THE STATION AGENT - Q&A WITH PETER DINKLAGE


Peter Dinklage, who stars as Finbar McBride, learned his trade at Bennington College in Vermont, with a spell at RADA and the Welsh School of Music and Drama in Cardiff. Starting out on the New York stage, his film credits include LIVING IN OBLIVION, TIPTOES, HUMAN NATURE, SAFE MEN and ELF.


THE STATION AGENT has surely exceeded all expectations. Was it obvious to you how good it would turn out?

I loved the script from the first draft. It obviously went through changes, but the main characters remained intact, what they did and how they interacted - the foundation was always there. Tom just tweaked the script a little bit, so I always was in love with the script not because it was a great role for me to play but because of the whole story. There are not enough films with stories like that nowadays. I thought there was something very European about it. Not a lot has to happen in movies, if there are characters you care about.

The silence between the characters can say a lot, can't it?

And it was great fun for me to play. I had about two lines to learn every day.

You're quite unlike Fin in real life though, aren't you?

I like to have a sense of humour about life, and about myself. I understand the need to be alone sometimes. I live in New York City where we all live on top of each other. But I have a great group of friends, and a great family. I love being around them. And I'm an actor. You've got to be a social creature when you're an actor.

Yet some of the things that Fin goes through must reflect your own experience?

Sure, and Tom was very open to my input. It wasn't anything deeply personal, just day-to-day things. When you're size you have a little bit of anger in you when they're younger, a me-against-the-world syndrome. You don't take people pointing at you and staring at you as a teenager as well as you do when you're 34 years old. You react to it differently. We put that into the story, there's a bit of suppressed anger with Fin that Tom's script handles with a really light touch. And even that takes a backseat to the real point of the movie. This is not all the character is, it's not what defines him and it's not what defines me on a day-to-day basis.

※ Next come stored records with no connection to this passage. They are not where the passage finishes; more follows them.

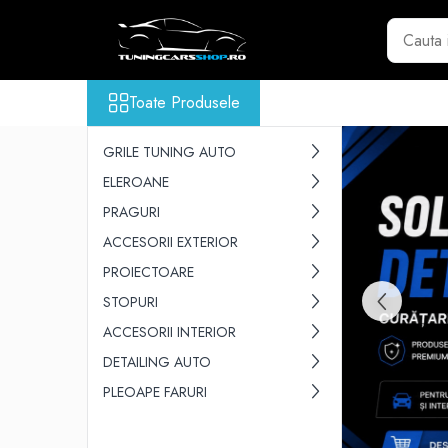
Toate Produsele
Toate Produsele
GRILE TUNING AUTO
GRILE COMPATIBILE BMW
GRILE TUNING AUTO
Seria 1 F20
ELEROANE
Seria 2 F22
PRAGURI
Seria 3 E46
ACCESORII EXTERIOR
Seria 3 E90
Seria 3 E92
PROIECTOARE
Seria 3 F30
STOPURI
Seria 3 G20
ACCESORII INTERIOR
Seria 4 F32 F33 F36
DETAILING AUTO
Seria 5 E39
PLEOAPE FARURI
Seria 5 E60
Seria 5 F10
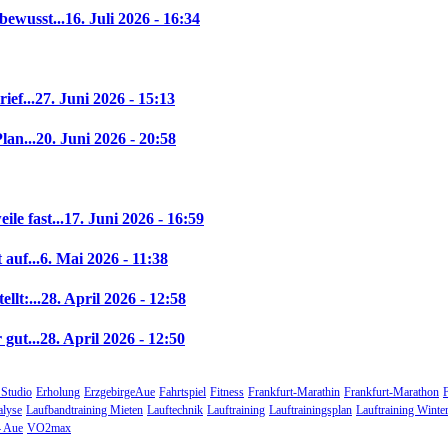
bewusst...
16. Juli 2026 - 16:34
ief...
27. Juni 2026 - 15:13
lan...
20. Juni 2026 - 20:58
le fast...
17. Juni 2026 - 16:59
auf...
6. Mai 2026 - 11:38
llt:...
28. April 2026 - 12:58
gut...
28. April 2026 - 12:50
 Studio
Erholung
ErzgebirgeAue
Fahrtspiel
Fitness
Frankfurt-Marathin
Frankfurt-Marathon
alyse
Laufbandtraining Mieten
Lauftechnik
Lauftraining
Lauftrainingsplan
Lauftraining Winte
 Aue
VO2max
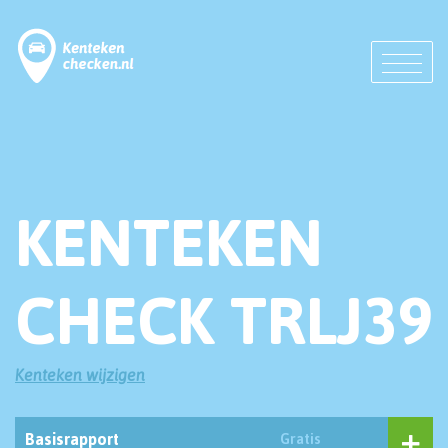
KENTEKEN
CHECK TRLJ39
Kenteken wijzigen
Basisrapport
Gratis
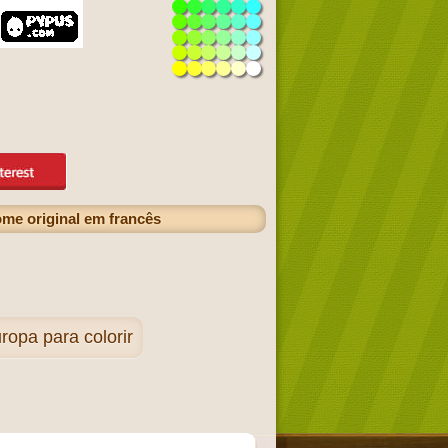
me original em francês
opa para colorir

Did you know your co-stars Patricia Clarkson and Bobby Cannavale before making the film?

Tom wrote the rough draft about three years ago so since then we all got together about a couple of times a year to read through it, and we became good friends in that process. I had known Tom because I did a play that he wrote and directed some years ago, and I knew Patty as the friend of a friend. I didn't really know Bobby at all, but we became good friends within the project. By the time we shot it we knew each other pretty well.

Have things changed greatly for you since the success of THE STATION AGENT?

One job always needs to the next if you're lucky. This has had a wide audience, and a lot of people in the business have seen it. I've gotten some phone calls, so it's been okay. And Clint Eastwood loved it which was kind of neat.

So you met him, did you?

I did. Bobby and I met him at some awards show in LA. He came right over to us and said 'your film is the best film of the year boys'. That's been nice, people you really admire loving the film. That's been the best part of it.